Quote Originally Posted by MOBILEMERCMAN View Post
The 10 Meter as produced ran extremely well. Like always there is someone willing to add big power. In the 80's Gail Banks had turbo engine options available and were on occasion getting installed along with others adding big power. I worked at a dry stack on the South River near Annapolis when I first saw the 10 Meters in '83. Some of them had big Gail banks Turbos in them. As it worked out the early big power boats did not go as fast as anticipated. The faster they went the more they pushed the bow down. The Name preacher as I understand it was adopted because one of the big church preachers owned a big power Fountain somewhere in NC. I only know of this from Art who by late 80's was Fountains largest dealer. He sold every boat he had ordered and was looking for more from Fountain. He asked for any boat that was not accepted or returned for any reason. So boats would just show up. One day the black boat showed up. It was an 85 that was returned to the factory and sent to Art. Maybe it was on someones floor plan and the dealership closed but, I can not say for sure. Anyway I remember the day it showed up I just happened to be there and looked at it with Art. At that time Art had been racing the Joker a 22 Velocity and was looking to move up in classes. The boat was faded black gelcoat with the old style morse throttles. Art asked what I thought and I suggested that he send it back to get painted and have the new style dash installed in it and take it. So he did. In the mean time Art had met Mark Franz and to make that story short Mark bought it and they came to an agreement to race it. Art was thinking D class since it had #3's on it. I suggested B class which was predominately TRS boats where the B motors and 3's would be an indestructible combo.

So to your question the stock fountain bottom has a pad with a slight v Much the same as they appear today.
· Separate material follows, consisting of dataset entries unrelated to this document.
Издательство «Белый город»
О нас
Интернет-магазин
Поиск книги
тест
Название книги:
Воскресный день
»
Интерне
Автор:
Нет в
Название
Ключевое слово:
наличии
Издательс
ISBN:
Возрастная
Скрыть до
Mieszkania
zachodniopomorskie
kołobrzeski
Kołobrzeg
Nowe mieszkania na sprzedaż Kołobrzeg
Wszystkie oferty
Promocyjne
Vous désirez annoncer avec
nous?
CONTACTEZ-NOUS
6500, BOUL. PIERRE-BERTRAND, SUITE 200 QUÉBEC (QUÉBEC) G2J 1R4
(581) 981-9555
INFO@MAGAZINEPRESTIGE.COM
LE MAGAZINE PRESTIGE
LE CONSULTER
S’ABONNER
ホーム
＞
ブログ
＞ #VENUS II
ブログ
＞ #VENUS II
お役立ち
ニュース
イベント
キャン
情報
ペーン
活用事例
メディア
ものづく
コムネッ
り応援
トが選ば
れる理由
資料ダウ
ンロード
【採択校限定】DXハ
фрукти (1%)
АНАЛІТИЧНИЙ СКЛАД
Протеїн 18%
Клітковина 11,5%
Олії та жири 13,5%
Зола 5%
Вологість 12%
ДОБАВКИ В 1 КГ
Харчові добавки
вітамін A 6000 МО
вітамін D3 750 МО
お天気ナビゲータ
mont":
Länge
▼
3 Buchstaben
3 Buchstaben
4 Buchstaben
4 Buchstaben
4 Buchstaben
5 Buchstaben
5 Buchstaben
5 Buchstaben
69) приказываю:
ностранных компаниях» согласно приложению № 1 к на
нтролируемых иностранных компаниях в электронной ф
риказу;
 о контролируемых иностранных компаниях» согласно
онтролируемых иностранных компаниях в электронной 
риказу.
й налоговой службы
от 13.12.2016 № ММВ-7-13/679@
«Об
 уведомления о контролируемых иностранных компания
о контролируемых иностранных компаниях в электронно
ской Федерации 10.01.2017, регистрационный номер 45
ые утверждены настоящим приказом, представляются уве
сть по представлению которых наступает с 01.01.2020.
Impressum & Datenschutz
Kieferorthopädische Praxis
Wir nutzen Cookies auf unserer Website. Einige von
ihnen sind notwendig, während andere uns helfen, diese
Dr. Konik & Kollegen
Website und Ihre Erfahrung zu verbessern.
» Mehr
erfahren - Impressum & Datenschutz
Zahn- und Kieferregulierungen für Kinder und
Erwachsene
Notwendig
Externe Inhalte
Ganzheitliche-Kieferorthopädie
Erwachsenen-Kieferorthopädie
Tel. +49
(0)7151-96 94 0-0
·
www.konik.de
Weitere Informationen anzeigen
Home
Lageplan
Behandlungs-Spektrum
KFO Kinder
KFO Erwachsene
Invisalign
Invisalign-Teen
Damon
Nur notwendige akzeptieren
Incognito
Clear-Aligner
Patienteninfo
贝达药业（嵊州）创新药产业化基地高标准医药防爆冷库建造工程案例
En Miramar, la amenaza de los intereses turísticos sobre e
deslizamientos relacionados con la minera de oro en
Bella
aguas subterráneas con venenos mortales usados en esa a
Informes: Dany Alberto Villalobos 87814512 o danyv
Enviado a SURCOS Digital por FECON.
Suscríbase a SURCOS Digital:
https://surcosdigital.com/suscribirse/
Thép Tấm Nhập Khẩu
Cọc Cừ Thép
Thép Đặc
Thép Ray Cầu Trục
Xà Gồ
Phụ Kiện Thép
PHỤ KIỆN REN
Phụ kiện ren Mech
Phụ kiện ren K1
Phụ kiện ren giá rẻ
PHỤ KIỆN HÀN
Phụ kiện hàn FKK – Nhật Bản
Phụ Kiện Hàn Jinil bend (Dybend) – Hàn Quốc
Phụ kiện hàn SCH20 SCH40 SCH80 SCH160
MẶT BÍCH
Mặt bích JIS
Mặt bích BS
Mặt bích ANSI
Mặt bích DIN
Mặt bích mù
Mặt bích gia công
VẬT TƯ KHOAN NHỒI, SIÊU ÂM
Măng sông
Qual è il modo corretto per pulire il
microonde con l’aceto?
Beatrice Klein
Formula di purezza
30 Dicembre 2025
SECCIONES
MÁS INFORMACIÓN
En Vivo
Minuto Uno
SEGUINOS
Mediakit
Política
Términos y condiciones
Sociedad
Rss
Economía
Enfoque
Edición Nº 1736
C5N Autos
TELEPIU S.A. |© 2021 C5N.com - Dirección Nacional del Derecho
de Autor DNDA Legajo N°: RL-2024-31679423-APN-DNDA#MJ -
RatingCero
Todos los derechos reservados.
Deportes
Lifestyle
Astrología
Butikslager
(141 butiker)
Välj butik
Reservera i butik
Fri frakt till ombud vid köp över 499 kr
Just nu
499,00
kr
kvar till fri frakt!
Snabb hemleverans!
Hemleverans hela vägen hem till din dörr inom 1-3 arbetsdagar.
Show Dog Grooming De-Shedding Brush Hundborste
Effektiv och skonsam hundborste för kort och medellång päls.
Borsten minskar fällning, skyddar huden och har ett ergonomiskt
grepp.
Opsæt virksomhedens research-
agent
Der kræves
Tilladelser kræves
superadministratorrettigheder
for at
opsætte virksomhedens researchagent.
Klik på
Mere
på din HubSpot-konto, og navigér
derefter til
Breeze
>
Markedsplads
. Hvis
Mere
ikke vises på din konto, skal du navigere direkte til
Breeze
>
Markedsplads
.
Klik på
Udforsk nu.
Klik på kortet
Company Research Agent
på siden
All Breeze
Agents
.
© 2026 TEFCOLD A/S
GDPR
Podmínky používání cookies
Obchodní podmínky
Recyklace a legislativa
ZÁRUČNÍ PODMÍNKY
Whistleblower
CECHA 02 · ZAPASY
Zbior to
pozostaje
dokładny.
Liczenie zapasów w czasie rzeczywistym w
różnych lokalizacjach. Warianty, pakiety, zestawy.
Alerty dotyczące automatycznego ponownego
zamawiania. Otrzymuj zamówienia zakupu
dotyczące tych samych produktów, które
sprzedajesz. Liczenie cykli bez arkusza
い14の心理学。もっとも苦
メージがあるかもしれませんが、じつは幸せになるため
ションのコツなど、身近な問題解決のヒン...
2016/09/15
Reggie had worked thru the push the bow down issue and overcame it by changing the rear part of the pad. It only became evident in the 90 mph range. He had cut the pad off and blended it into the surrounding surface which allowed the stern to settle in and not push the bow down. The deadrise at the transom from the center was a softer V and then changed to the the molded v angle which was a little sharper. To my understanding there were only few modified this way. Soon after Reggie started working on his step bottom line.
I remember being at a west florida race in '92, and getting on the ground behind the heartbeat black fountain, to check out what the infamous fountain pad-bottom design was all about. There was NO pad bottom. I thought wow...they take the infamous pad OFF the race boats, to race them. The so-called pad area was brought up to the exact same deadrise as the rest of the bottom. You know, sortof like the original hull design it was copied from, the Excalibur 31. This explained why it ran better in the rough. Thought to myself, man, this guys pad is just a gimmick, the way he designed it was just wrong, pushing the bow down. He added it to an existing V-hull, which doesn't work, as its a positive. The Paramount 21 comes to mind. Same added-on pad.